For Ollama or any other OpenAI-compatible local server, set base_url to that server (for Ollama: http://127.0.0.1:11434/v1) and set model to the local model name. api_key can be omitted for local-only setups that don't require it.

See Model Setup for the full provider list and ${ENV.*} placeholders.

Run one structured request

python
from agently import Agently

agent = Agently.create_agent()

result = (
    agent
    .input("Write a one-line positioning statement and two highlights for Agently.")
    .output({
        "positioning": (str, "One-line positioning", True),
        "highlights": [
            {
                "title": (str, "Highlight title", True),
                "detail": (str, "One-line detail", True),
            }
        ],
    })
    .start()
)

print(result)

Each leaf is (type, description, ensure). The third slot is the ensure flag — set to True to guarantee the field is present in the parsed result, retrying the request if needed. See Schema as Prompt.

Core creation styles

Agently supports both direct constructors and factory helpers for first-class core instances:

python
from agently import Agent, Agently, TriggerFlow

agent = Agent("repo-worker")
factory_agent = Agently.create_agent("repo-worker")

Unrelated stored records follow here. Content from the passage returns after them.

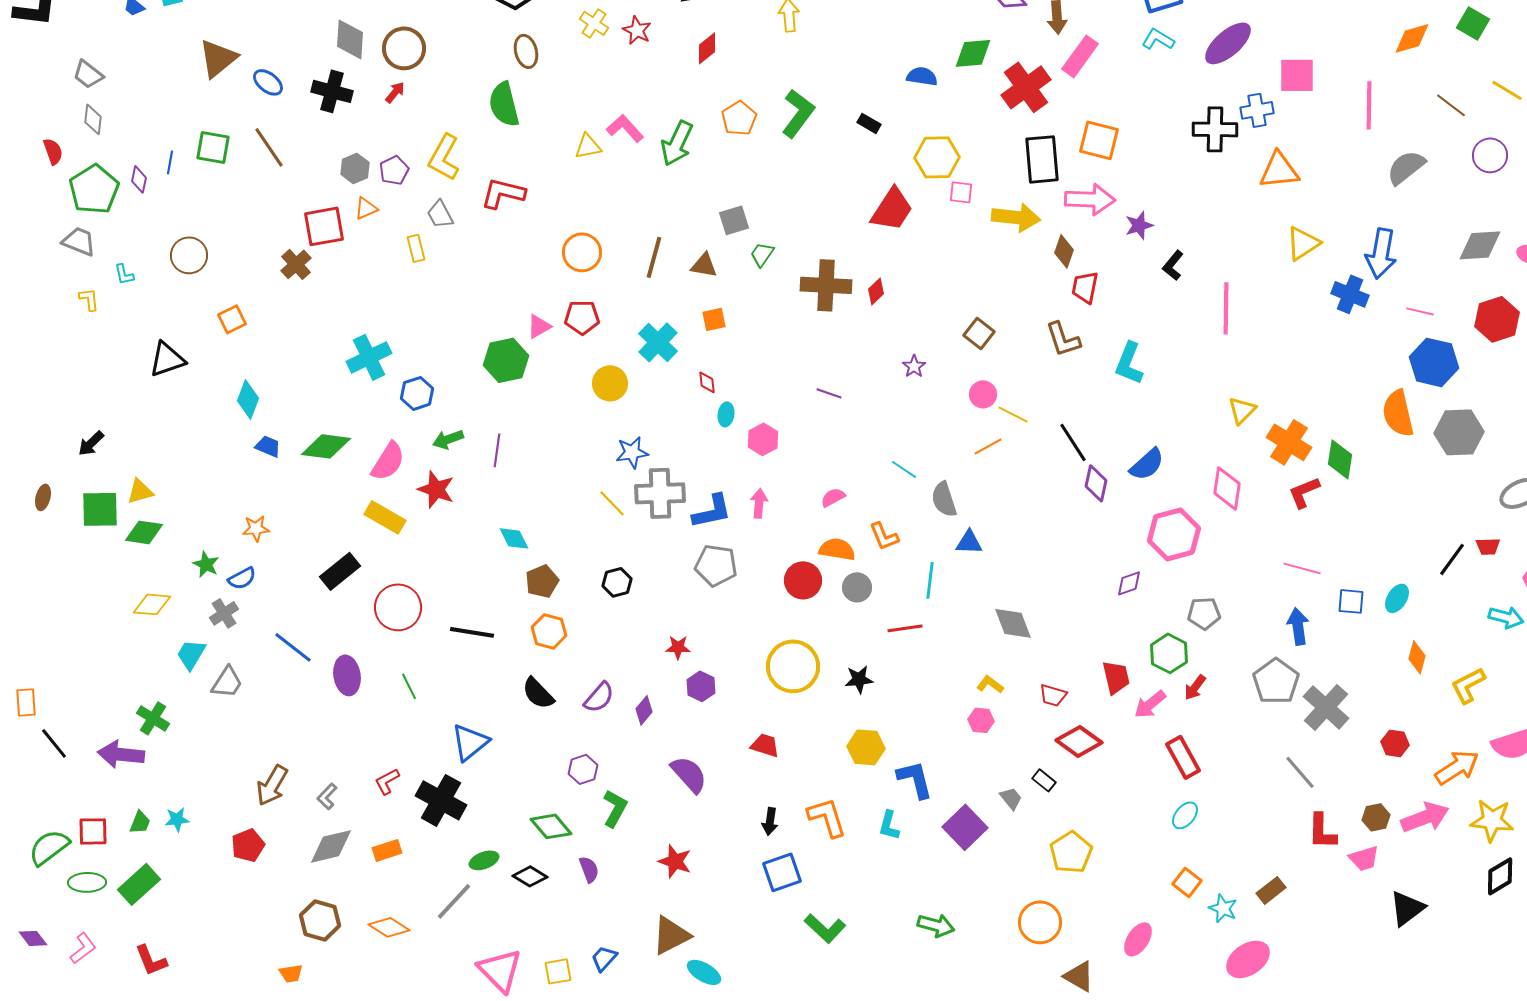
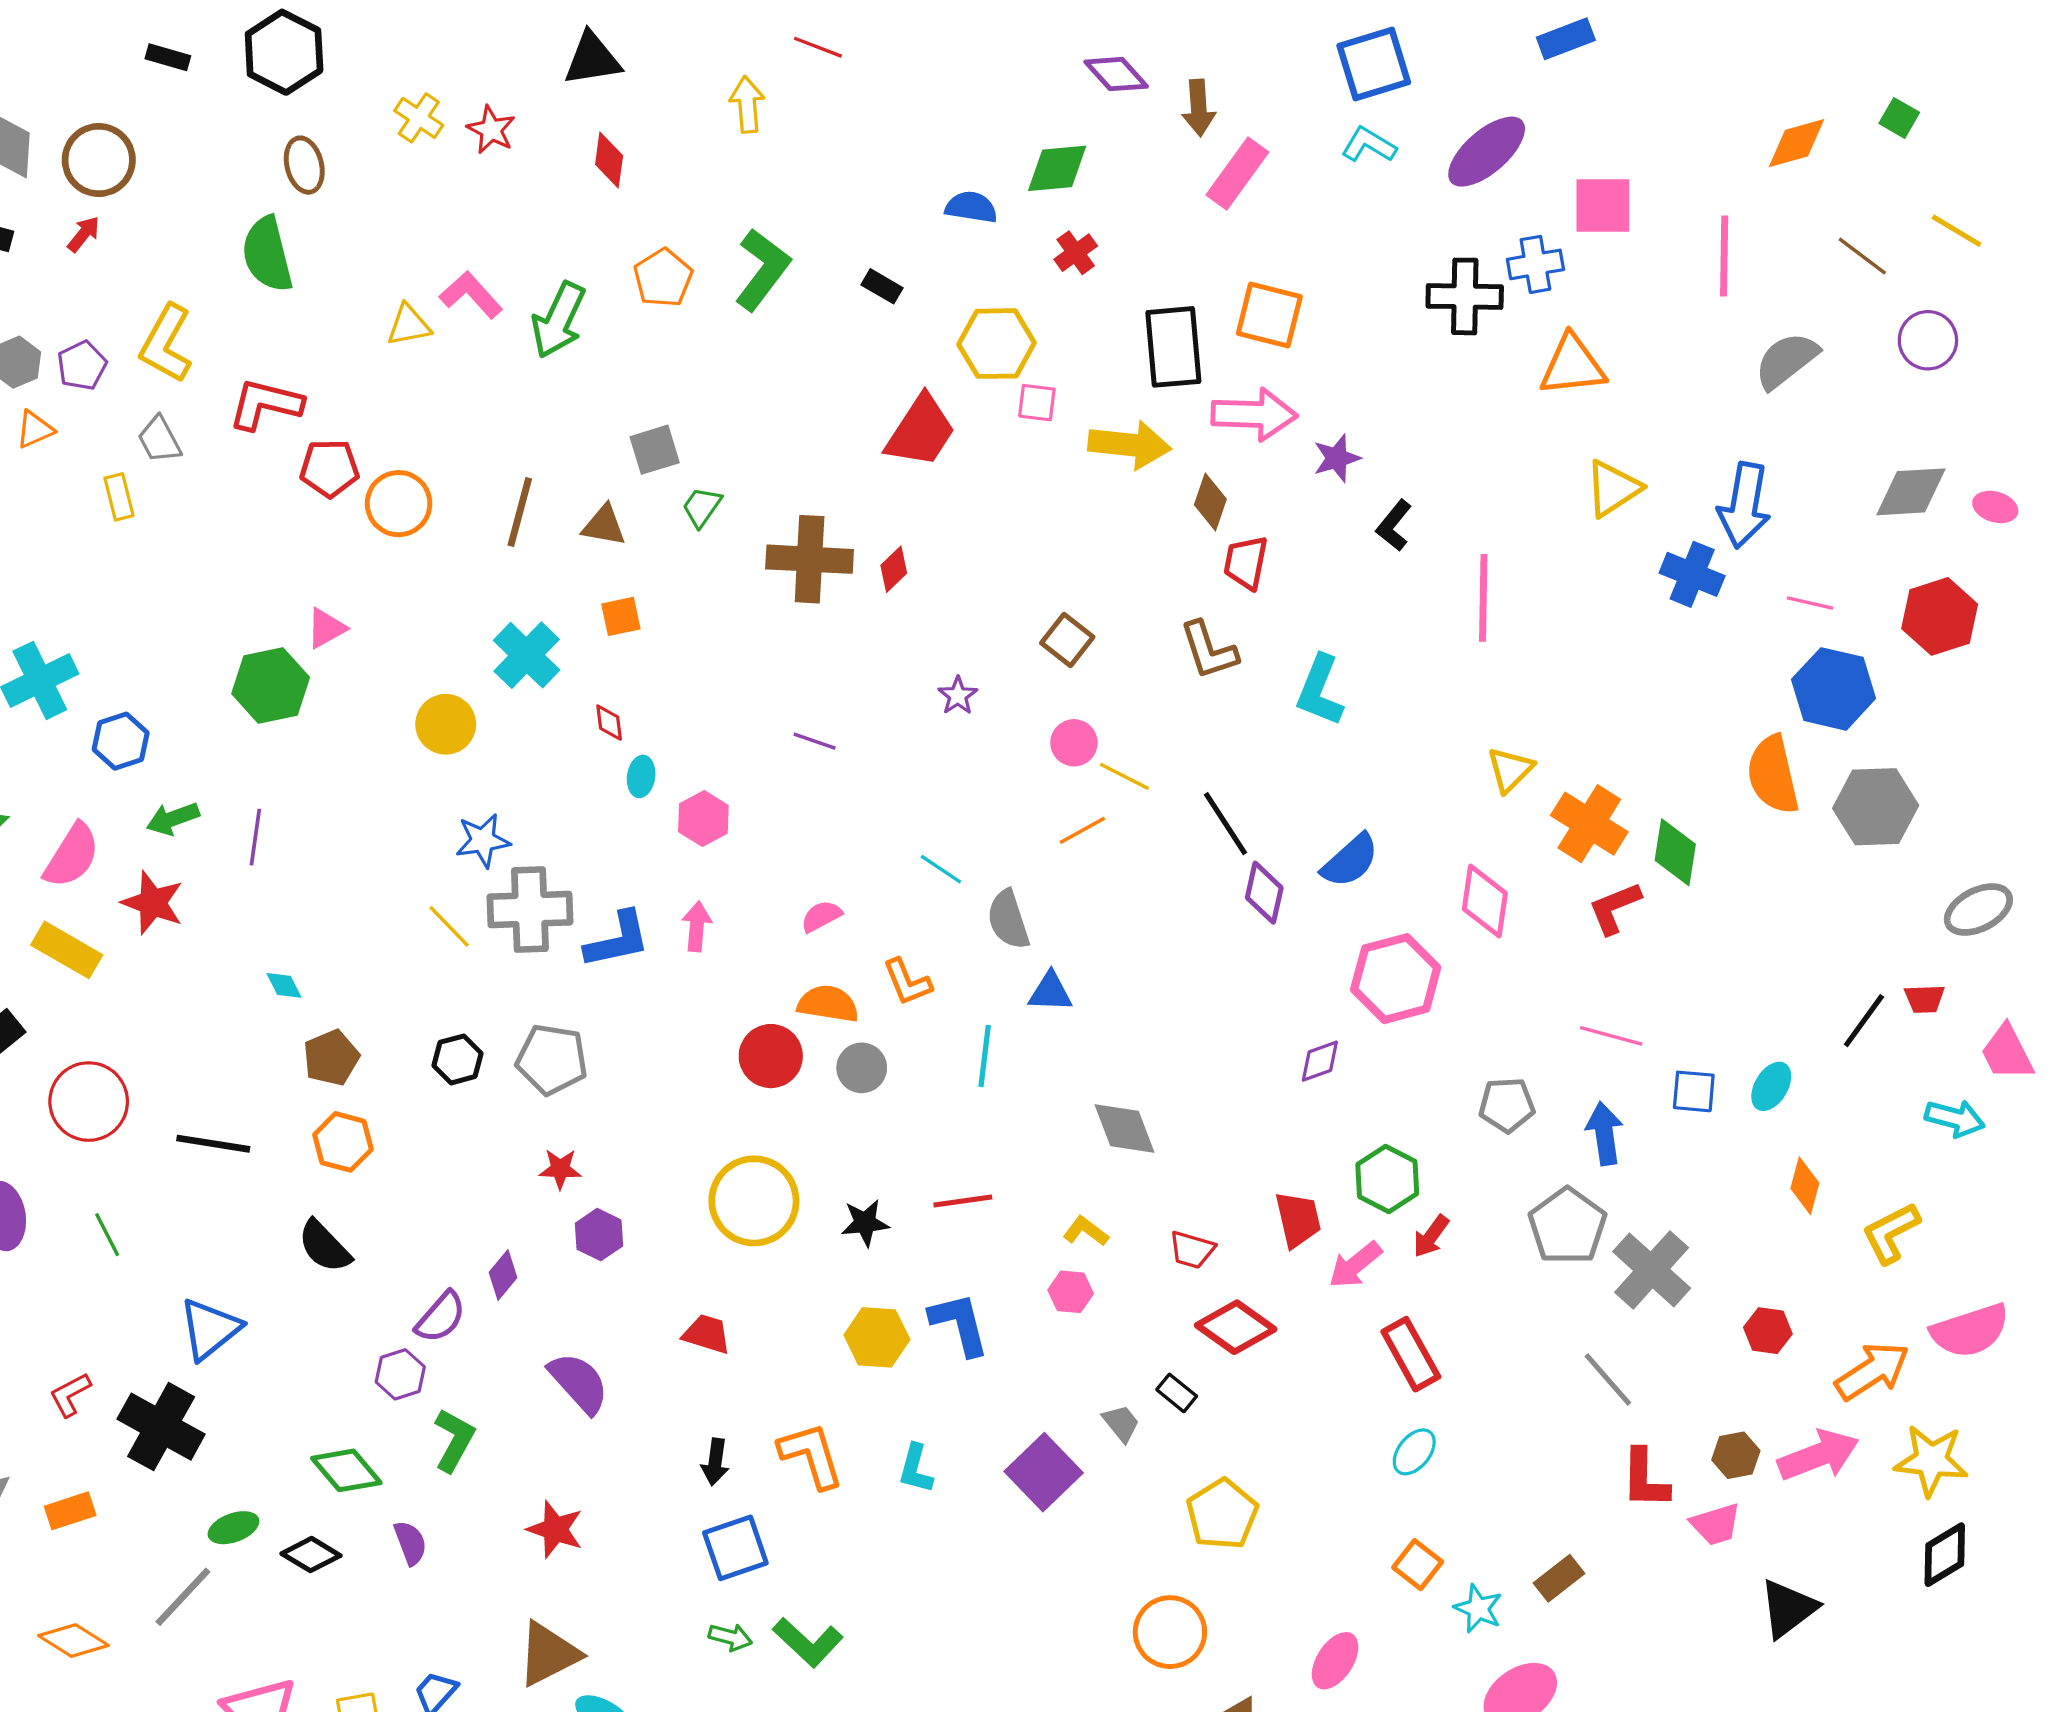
green square: (1473, 23) -> (1899, 118), size x0.7
red diamond: (707, 48) -> (609, 160), turned -44
red cross: (1026, 87) -> (1076, 253), moved, size x0.5
red pentagon: (582, 317) -> (329, 468), moved
cyan diamond: (514, 538) -> (284, 985), size x0.7
gray pentagon: (716, 565) -> (552, 1059), moved
gray pentagon: (1204, 613) -> (1507, 1105), moved
red line: (905, 628) -> (963, 1201), moved
purple semicircle: (599, 697) -> (441, 1317), moved
blue L-shape: (915, 779) -> (959, 1324), moved
green arrow: (936, 925) -> (730, 1637), moved, size x0.7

flow = TriggerFlow(name="review-flow")
factory_flow = Agently.create_trigger_flow("review-flow")

workspace = Agently.create_workspace("./.agently/runs/review-flow")

Common pitfalls

  • Building a custom JSON parser before trying output().
  • Jumping into TriggerFlow before getting a single request right.
  • Mixing prompt definition, settings, and business logic in one script — see Project Framework.